December 24, 2018 / 11:56 AM / in 5 months

Monday Morning Briefing

Trump pushes out Mattis early, U.S. Treasury Secretary Mnuchin calls top bankers amid rout on Wall Street and Indonesia searches for survivors after volcano triggers deadly tsunami. Catch up on the latest headlines. 

Highlights

President Donald Trump’s budget director and chief of staff said the partial U.S. government shutdown could continue to Jan. 3, when the new Congress convenes and Democrats take over the House of Representatives.

Following weeks of talks between Trump and congressional leaders, parts of the U.S. government shut down on Saturday after negotiators reached an impasse over a deal to keep the government fully funded. At issue was funding for a wall along the country’s southern border with Mexico. Here is a summary of departments affected by partial shutdown.

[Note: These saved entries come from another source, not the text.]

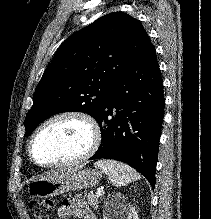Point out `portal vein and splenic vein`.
Wrapping results in <instances>:
<instances>
[{
	"instance_id": "obj_1",
	"label": "portal vein and splenic vein",
	"mask_w": 211,
	"mask_h": 219,
	"mask_svg": "<svg viewBox=\"0 0 211 219\" xmlns=\"http://www.w3.org/2000/svg\"><path fill=\"white\" fill-rule=\"evenodd\" d=\"M102 194H104V191L103 190H101V189H98L97 191H96V195H102Z\"/></svg>"
}]
</instances>
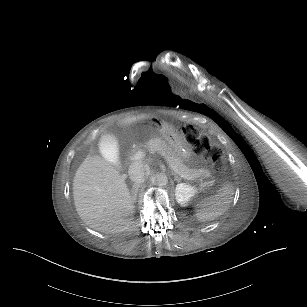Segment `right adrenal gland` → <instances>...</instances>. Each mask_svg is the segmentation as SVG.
Segmentation results:
<instances>
[{
    "mask_svg": "<svg viewBox=\"0 0 307 307\" xmlns=\"http://www.w3.org/2000/svg\"><path fill=\"white\" fill-rule=\"evenodd\" d=\"M136 192L132 191L131 201L134 202L136 200Z\"/></svg>",
    "mask_w": 307,
    "mask_h": 307,
    "instance_id": "1",
    "label": "right adrenal gland"
}]
</instances>
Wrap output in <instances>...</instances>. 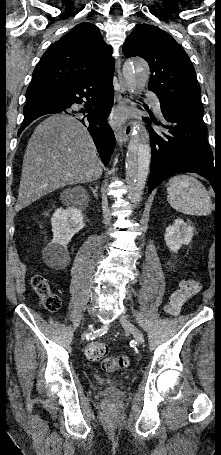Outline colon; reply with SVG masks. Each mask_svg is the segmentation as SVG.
<instances>
[{
    "label": "colon",
    "mask_w": 221,
    "mask_h": 455,
    "mask_svg": "<svg viewBox=\"0 0 221 455\" xmlns=\"http://www.w3.org/2000/svg\"><path fill=\"white\" fill-rule=\"evenodd\" d=\"M31 285L36 294L40 297L42 307L49 312L59 310L61 300L54 293L47 279L42 275H34L31 280ZM200 290V284L195 279H185L181 282L179 288L172 293L166 311L172 316L178 315L181 307ZM108 352L107 346L101 342H91L86 346L85 354L88 359L99 362L101 367L107 372L121 370L129 365V358L125 355L116 357H106ZM116 402L110 404L111 408H116Z\"/></svg>",
    "instance_id": "5ec220e1"
}]
</instances>
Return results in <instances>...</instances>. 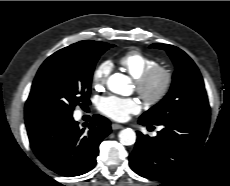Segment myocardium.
Segmentation results:
<instances>
[{"label": "myocardium", "instance_id": "obj_1", "mask_svg": "<svg viewBox=\"0 0 230 186\" xmlns=\"http://www.w3.org/2000/svg\"><path fill=\"white\" fill-rule=\"evenodd\" d=\"M161 85L157 91H152V85L157 80ZM173 84V72L166 66L156 65L145 71L136 79V90L141 98L150 105L161 102L169 93Z\"/></svg>", "mask_w": 230, "mask_h": 186}]
</instances>
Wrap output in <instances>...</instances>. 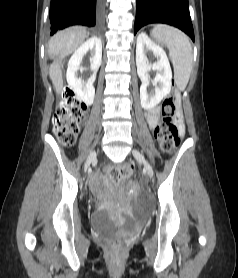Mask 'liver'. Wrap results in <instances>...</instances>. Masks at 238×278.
<instances>
[{
    "instance_id": "6515ba94",
    "label": "liver",
    "mask_w": 238,
    "mask_h": 278,
    "mask_svg": "<svg viewBox=\"0 0 238 278\" xmlns=\"http://www.w3.org/2000/svg\"><path fill=\"white\" fill-rule=\"evenodd\" d=\"M88 36L85 28L75 26L57 33L50 39L48 48L53 63L49 67V76L58 95L63 89L60 60L74 52Z\"/></svg>"
}]
</instances>
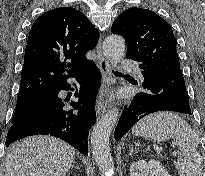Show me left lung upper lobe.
<instances>
[{
    "label": "left lung upper lobe",
    "mask_w": 205,
    "mask_h": 176,
    "mask_svg": "<svg viewBox=\"0 0 205 176\" xmlns=\"http://www.w3.org/2000/svg\"><path fill=\"white\" fill-rule=\"evenodd\" d=\"M112 32L125 39L126 57L139 62L143 71L180 68L173 31L153 11L127 9L114 21Z\"/></svg>",
    "instance_id": "5c2ea615"
}]
</instances>
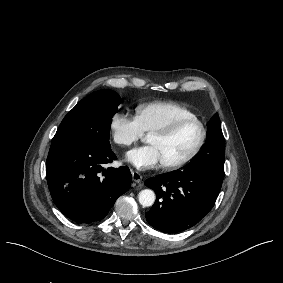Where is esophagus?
<instances>
[{"instance_id": "obj_1", "label": "esophagus", "mask_w": 283, "mask_h": 283, "mask_svg": "<svg viewBox=\"0 0 283 283\" xmlns=\"http://www.w3.org/2000/svg\"><path fill=\"white\" fill-rule=\"evenodd\" d=\"M131 175L134 182L140 183L142 181V175L139 172L132 171Z\"/></svg>"}]
</instances>
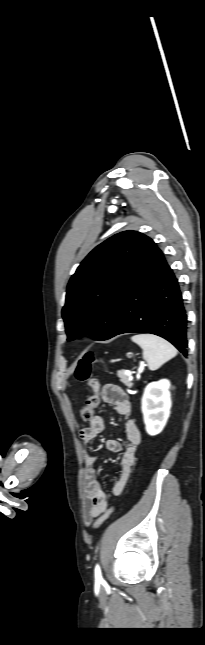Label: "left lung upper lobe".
<instances>
[{
    "mask_svg": "<svg viewBox=\"0 0 205 645\" xmlns=\"http://www.w3.org/2000/svg\"><path fill=\"white\" fill-rule=\"evenodd\" d=\"M146 236L118 233L98 245L71 277L62 310L68 341L85 331L103 341L115 330L123 288Z\"/></svg>",
    "mask_w": 205,
    "mask_h": 645,
    "instance_id": "obj_1",
    "label": "left lung upper lobe"
}]
</instances>
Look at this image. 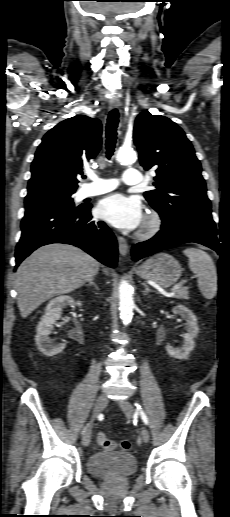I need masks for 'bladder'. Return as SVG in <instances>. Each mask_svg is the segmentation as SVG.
Listing matches in <instances>:
<instances>
[{
    "label": "bladder",
    "instance_id": "bladder-1",
    "mask_svg": "<svg viewBox=\"0 0 230 517\" xmlns=\"http://www.w3.org/2000/svg\"><path fill=\"white\" fill-rule=\"evenodd\" d=\"M87 469L90 474L99 478H127L136 472L137 460L128 452H98L89 458Z\"/></svg>",
    "mask_w": 230,
    "mask_h": 517
}]
</instances>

President Trump’s Treasury Secretary Steven Mnuchin called top U.S. bankers amid a rout on Wall Street and made plans to convene a group of officials known as the “Plunge Protection Team.” U.S. stocks have fallen sharply in recent weeks on concerns over slowing economic growth, with the S&P 500 on pace for its biggest percentage decline in December since the Great Depression.

Trump said he was replacing Defense Secretary Jim Mattis two months earlier than had been expected, a move officials said was driven by Trump’s anger at Mattis’ resignation letter and its rebuke of his foreign policy.

Commentary

Mattis exit leaves the world more volatile. The resignation of Defense Secretary Jim Mattis is a nasty surprise for Washington's national security community and its overseas allies, writes Reuters global affairs columnist Peter Apps. "President Donald Trump started 2018 with a triumvirate of respected current and former generals seen as central to restraining his wilder foreign policy instincts. Now that constraint will soon be gone, leaving U.S. international relations hugely less predictable."

Christian revivals prompted less by churches, more by politicians. In the secular West, complaints that Christ is no longer the focus of Christmas remain a holiday-season routine, writes columnist John Lloyd. Yet in many countries, Christianity is experiencing something of a renaissance. Often prompted more by politicians than churches, this revival represents “a recoil from secularism and a search for a moral authority more powerful, because more traditional, than that of the state or of liberalism.”

World

“People said ‘run, run a wave is coming!’. There were three waves in a row,” said Yadi, a middle-aged fisherman who operates a fleet of six vessels that were among dozens that sank or were dragged out to sea by the waves. The death toll from a tsunami triggered by a massive underwater landslide on an Indonesian volcano rose to 281, as rescuers using heavy machinery and their bare hands searched through debris in the hope of finding survivors. It is the latest in a string of natural disasters to strike Indonesia in 2018, making it the deadliest year in more than a decade.

Venezuela’s navy “intercepted” a ship exploring for oil on behalf of Exxon Mobil in Guyanese waters over the weekend, Guyana’s foreign ministry said in a statement, while neighboring Venezuela said the incident occurred within its territory.

A Myanmar court heard arguments in the appeal of two Reuters reporters sentenced to seven years in jail on charges of breaking the Official Secrets Act. Wa Lone and Kyaw Soe Oo have been imprisoned in Myanmar for 378 days, read the full coverage.

Business

World stocks were set for their seventh straight day of losses, as investors nervy about the possibility of a prolonged U.S. government shutdown and a worsening global economy opted for the safety of bonds and gold.

Oil prices edged up after evidence that a recent fall to 15-month lows may be affecting output in the United States, the world’s largest producer, although concern about the outlook for demand tempered gains.

Exclusive: U.S. satellite start-up OneWeb has offered to sell a minority stake to Russia, a move it hopes will allay Moscow’s concerns about the company’s plan to create a worldwide internet network using satellites, three sources familiar with the matter said.

Reuters TV:

A SpaceX rocket carrying a U.S. military navigation satellite blasted off from Florida’s Cape Canaveral on Sunday, marking the space transportation company’s first national security space mission for the United States.